A particle of mass $m$ capable of moving along the $x$-axis, is acted upon by a force $F(x) = -\frac{k}{x^3}$. At the initial time moment $t=0$, the particle is at the point $x=x_0>0$, and its velocity is $\dot{x}(0)=0$. In what time $\tau$ will the particle reach the point $x=0$?
My attempt:
We basically have to solve this second order nonlinear ODE $$\frac{d^{2}x}{dt^{2}}=-\frac{k}{mx^{3}}.$$
Using substitution $v=\frac{dx}{dt}$, we get $\frac{dv}{dt}=-\frac{k}{mx^3}$, using chain rule to rewrite $\frac{dv}{dt}=v\frac{dv}{dx}$, then separate ant integrate
$$\frac{1}{2}v^2 = \frac{k}{2mx^2} + A \implies v = \sqrt{\frac{k}{mx^2} + A}.$$
The result I got is $v = \sqrt{\frac{k}{mx^2} + A}$, where $A$ is a constant of integration. After plugging in the initial conditions we find the value of $A=-\frac{k}{2mx_0^2}$.
Next, applying the initial conditions and keeping in mind that velocity is negative due to given conditions, $$$$\begin{aligned}
&\int_0^\tau dt=-\int_{x_0}^0\frac{dx}{\sqrt{\frac k{mx^2}-\frac k{mx_0^2}}} \\
&\tau=-\int_{x_0}^0\frac{dx}{\sqrt{\frac k{mx^2}-\frac k{mx_0^2}}}
\end{aligned}
Are there any ways to simplify it further?

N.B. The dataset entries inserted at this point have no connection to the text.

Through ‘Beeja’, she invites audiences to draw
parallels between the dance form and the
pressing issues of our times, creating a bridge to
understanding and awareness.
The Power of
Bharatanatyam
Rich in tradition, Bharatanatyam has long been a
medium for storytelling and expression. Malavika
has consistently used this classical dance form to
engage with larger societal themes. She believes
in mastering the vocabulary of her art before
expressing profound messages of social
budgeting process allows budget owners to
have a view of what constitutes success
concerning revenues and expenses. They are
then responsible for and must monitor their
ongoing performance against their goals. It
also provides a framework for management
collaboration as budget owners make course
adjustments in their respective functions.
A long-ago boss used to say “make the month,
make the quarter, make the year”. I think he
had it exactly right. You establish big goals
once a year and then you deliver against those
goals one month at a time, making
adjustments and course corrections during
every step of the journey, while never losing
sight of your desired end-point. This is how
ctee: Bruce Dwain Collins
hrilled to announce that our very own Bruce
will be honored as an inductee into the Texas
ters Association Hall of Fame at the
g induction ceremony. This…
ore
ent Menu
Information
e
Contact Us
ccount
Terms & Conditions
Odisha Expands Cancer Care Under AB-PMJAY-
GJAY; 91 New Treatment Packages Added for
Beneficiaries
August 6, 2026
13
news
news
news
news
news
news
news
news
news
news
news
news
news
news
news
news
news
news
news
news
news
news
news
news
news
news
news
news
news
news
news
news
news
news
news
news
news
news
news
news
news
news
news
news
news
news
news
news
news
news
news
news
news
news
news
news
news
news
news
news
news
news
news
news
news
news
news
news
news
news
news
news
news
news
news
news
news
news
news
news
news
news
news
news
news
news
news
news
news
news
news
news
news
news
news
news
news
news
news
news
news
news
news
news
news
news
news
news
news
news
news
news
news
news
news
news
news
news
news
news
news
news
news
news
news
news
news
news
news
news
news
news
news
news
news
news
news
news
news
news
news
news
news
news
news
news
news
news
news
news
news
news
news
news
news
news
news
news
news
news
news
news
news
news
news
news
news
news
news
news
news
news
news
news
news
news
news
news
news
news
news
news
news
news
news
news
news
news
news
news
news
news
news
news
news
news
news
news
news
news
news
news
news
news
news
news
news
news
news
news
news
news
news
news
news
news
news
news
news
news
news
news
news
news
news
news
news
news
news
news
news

I suppose we can make use of some integrals with similar form like $\int \frac{dx}{\sqrt{a^2-x^2}}=\arcsin(\frac{x}{a})$
Best Answer
The time taken is given by: $$ \tau = -\int_{x_0}^0\frac{dx}{\sqrt{\frac{k}{mx^2}-\frac{k}{mx_0^2}}} \\ \implies \tau = -\sqrt{\frac{m}{k}}x_0\int_{x_0}^0\frac{xdx}{\sqrt{x_0^2-x^2}}. \\ $$ We have that: $$ \frac{d}{dx}(\sqrt{a^2-x^2})=-\frac{x}{\sqrt{a^2-x^2}}. $$ Can you do the rest?